WHAT NEEDS TO BE DONE: Return the lines below exactly, starting with the line that contains "Mark stomach." and stopping after the last line.

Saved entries
........

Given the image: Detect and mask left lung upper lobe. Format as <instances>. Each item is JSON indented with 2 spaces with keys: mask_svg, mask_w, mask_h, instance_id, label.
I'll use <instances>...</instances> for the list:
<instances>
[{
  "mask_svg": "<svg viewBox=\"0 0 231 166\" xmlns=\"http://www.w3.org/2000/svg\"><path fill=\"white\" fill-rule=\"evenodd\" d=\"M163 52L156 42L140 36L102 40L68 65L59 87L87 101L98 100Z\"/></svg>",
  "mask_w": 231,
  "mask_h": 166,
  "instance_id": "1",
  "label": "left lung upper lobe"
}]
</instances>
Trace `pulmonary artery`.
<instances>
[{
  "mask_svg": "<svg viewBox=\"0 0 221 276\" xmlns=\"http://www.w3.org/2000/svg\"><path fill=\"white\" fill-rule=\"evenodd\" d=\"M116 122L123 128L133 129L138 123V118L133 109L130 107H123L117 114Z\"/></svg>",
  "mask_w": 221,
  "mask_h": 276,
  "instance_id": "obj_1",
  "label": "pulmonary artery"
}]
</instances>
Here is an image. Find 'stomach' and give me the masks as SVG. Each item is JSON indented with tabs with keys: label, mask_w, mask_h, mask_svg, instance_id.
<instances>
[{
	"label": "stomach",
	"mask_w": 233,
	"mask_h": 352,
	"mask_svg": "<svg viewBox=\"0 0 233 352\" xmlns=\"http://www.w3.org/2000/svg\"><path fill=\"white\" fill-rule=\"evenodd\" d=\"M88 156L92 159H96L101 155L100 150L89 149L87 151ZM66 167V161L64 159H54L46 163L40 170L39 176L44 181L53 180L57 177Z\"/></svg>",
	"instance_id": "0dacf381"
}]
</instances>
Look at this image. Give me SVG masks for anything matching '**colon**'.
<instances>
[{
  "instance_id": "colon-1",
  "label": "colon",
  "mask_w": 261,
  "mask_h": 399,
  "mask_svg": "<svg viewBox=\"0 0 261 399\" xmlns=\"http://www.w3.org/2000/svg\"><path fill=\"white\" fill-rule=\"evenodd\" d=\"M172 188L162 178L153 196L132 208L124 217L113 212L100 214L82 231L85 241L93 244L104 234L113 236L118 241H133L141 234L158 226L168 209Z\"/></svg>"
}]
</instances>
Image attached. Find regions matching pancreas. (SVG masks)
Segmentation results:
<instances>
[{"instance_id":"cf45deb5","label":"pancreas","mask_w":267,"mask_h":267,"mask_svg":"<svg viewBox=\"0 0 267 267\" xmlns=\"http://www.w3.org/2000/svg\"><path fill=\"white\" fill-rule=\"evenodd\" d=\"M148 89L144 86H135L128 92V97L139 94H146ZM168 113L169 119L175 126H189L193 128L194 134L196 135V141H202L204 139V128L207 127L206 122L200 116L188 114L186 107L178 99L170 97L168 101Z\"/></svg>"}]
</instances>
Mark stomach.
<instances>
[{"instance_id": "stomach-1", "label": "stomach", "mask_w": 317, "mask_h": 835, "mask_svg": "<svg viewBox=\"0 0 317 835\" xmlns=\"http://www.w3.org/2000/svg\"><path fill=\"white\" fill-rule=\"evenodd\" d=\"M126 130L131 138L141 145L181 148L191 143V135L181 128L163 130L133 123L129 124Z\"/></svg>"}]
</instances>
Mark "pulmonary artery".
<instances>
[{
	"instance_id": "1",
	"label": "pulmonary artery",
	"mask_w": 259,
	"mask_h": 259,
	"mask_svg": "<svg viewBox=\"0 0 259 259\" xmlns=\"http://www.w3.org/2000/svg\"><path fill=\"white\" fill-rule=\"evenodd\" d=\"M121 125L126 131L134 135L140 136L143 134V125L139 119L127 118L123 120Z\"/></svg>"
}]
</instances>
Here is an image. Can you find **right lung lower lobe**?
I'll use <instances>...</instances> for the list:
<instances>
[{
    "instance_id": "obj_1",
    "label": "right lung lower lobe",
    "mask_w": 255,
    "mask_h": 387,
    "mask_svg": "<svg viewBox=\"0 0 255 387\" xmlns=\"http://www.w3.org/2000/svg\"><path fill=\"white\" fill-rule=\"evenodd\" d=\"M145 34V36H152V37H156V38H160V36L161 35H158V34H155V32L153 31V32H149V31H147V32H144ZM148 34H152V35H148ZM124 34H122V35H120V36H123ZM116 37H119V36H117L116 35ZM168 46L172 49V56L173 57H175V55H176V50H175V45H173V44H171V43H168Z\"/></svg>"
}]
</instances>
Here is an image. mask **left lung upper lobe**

........

TASK RESULT:
Mark stomach.
<instances>
[{"instance_id": "stomach-1", "label": "stomach", "mask_w": 317, "mask_h": 835, "mask_svg": "<svg viewBox=\"0 0 317 835\" xmlns=\"http://www.w3.org/2000/svg\"><path fill=\"white\" fill-rule=\"evenodd\" d=\"M126 130L131 138L141 145L181 148L191 143V135L181 128L163 130L133 123L129 124Z\"/></svg>"}]
</instances>
Mark "pulmonary artery".
<instances>
[{
	"instance_id": "1",
	"label": "pulmonary artery",
	"mask_w": 259,
	"mask_h": 259,
	"mask_svg": "<svg viewBox=\"0 0 259 259\" xmlns=\"http://www.w3.org/2000/svg\"><path fill=\"white\" fill-rule=\"evenodd\" d=\"M121 125L126 131L134 135L140 136L143 134V125L139 119L127 118L123 120Z\"/></svg>"
}]
</instances>
Here is an image. Can you find **right lung lower lobe**?
I'll use <instances>...</instances> for the list:
<instances>
[{
    "instance_id": "obj_1",
    "label": "right lung lower lobe",
    "mask_w": 255,
    "mask_h": 387,
    "mask_svg": "<svg viewBox=\"0 0 255 387\" xmlns=\"http://www.w3.org/2000/svg\"><path fill=\"white\" fill-rule=\"evenodd\" d=\"M145 34V36H152V37H156V38H160V36L161 35H158V34H155V32L153 31V32H149V31H147V32H144ZM148 34H152V35H148ZM124 34H122V35H120V36H123ZM116 37H119V36H117L116 35ZM168 46L172 49V56L173 57H175V55H176V50H175V45H173V44H171V43H168Z\"/></svg>"
}]
</instances>
Here is an image. mask **left lung upper lobe**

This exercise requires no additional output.